Disabled people are not scroungers
It’s time the government stopped using incapacity benefits as a political football – those who got us into this mess should pay.
Looking at the government’s vehement attack yesterday on incapacity benefits, coupled with their announcements about disability living allowance (DLA), and reducing staff at railway stations (which are vital for people with severe sight and hearing problems), you might be mistaken for thinking that it was we disabled people and the long-term sick who caused the recession and created the enormous budget deficit.
George Osborne is talking tough on incapacity benefits and suggesting that many recipients are fraudulent. There is no evidence to support this, other than a few, extreme anecdotal cases. He claims he will support the long-term sick and most vulnerable, but let’s look at it realistically.
I am 54 years old and deafblind. I have Usher type II syndrome, which means I have partial hearing and extremely limited vision (progressive sight and hearing loss). All I can see is light and shade, and I have been registered blind since 1985. I would be very restricted in the type of work I can do, but am a keen volunteer. It would be very difficult for an employer to take me on with my complex limitations.
I worked for 20 years for the civil service before I was forcibly retired on medical grounds 14 years ago. I survive on incapacity benefits, DLA and a small pension (this is reduced as I only worked for two decades). Contrary to what many people believe, this really does not amount to much. I am also allowed to earn £80 extra myself, which I do by playing the piano in local venues.
This coalition government wants to speed up what Labour started and move me from incapacity benefit to employment support allowance, with no transitional relief. This could mean a potential extra cut of £40-50 a week. Add to this a rise in VAT, stricter requirements for DLA (which is awarded to help with the extra costs associated with having a disability, such as paying for communication support) and, suddenly, the “firm but fair” rhetoric used by the coalition government looks anything but.

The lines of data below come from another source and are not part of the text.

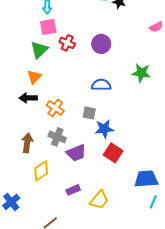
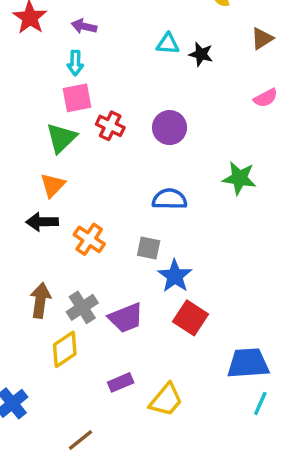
blue star: (104, 129) -> (175, 276), turned -30
gray cross: (57, 137) -> (82, 307), moved, turned 36

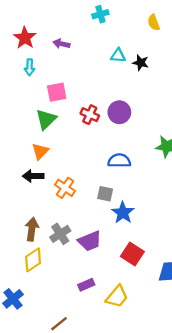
cyan arrow: (75, 63) -> (30, 67), moved
red cross: (110, 126) -> (90, 115), moved
red square: (190, 318) -> (132, 254), moved
yellow diamond: (65, 349) -> (33, 260), moved

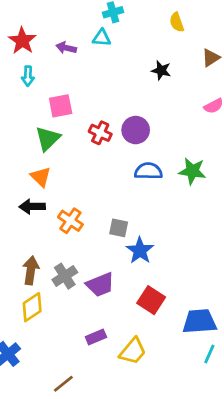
cyan triangle: (118, 56) -> (102, 38), moved
orange triangle: (40, 151) -> (41, 177), turned -30
blue semicircle: (119, 161) -> (148, 171), moved

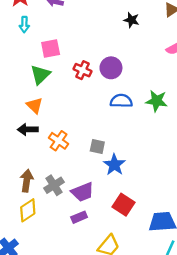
purple rectangle: (96, 337) -> (79, 217), moved

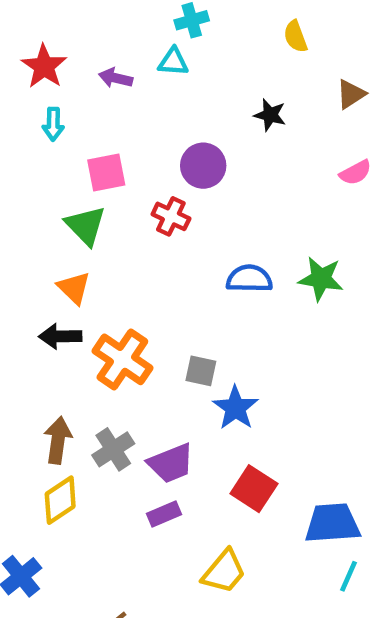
purple circle: (111, 68) -> (203, 166), moved
green triangle: (40, 75) -> (86, 226), turned -30
orange cross: (59, 141) -> (122, 359), size x1.4

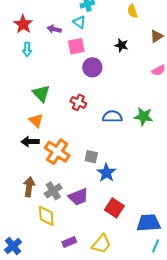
cyan triangle: (173, 62) -> (79, 22), turned 32
pink square: (106, 173) -> (76, 46), moved
red cross: (171, 216) -> (78, 102), moved
yellow diamond: (60, 500) -> (46, 216), moved, turned -60
purple rectangle: (164, 514) -> (69, 242), moved

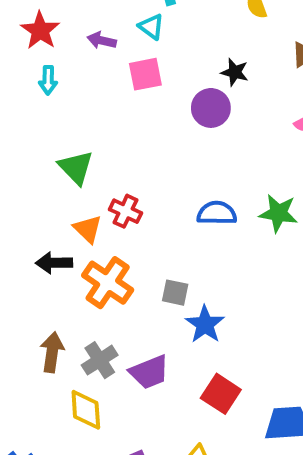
purple circle: (92, 67) -> (211, 108), moved
red cross: (78, 102) -> (126, 211), moved
orange triangle: (36, 121) -> (88, 229), moved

It’s time the government stopped using disabled people and the support we get as a political football. We are not scroungers; just vulnerable people who already experience higher levels of poverty and discrimination. Yet, this government wants to pile on more. How much more revenue would be generated if tax loopholes were closed and the bankers who got us into such trouble were forced to be accountable and, at the very minimum, pay back the enormous loans they took to keep their banks afloat and their inflated bonuses rolling in?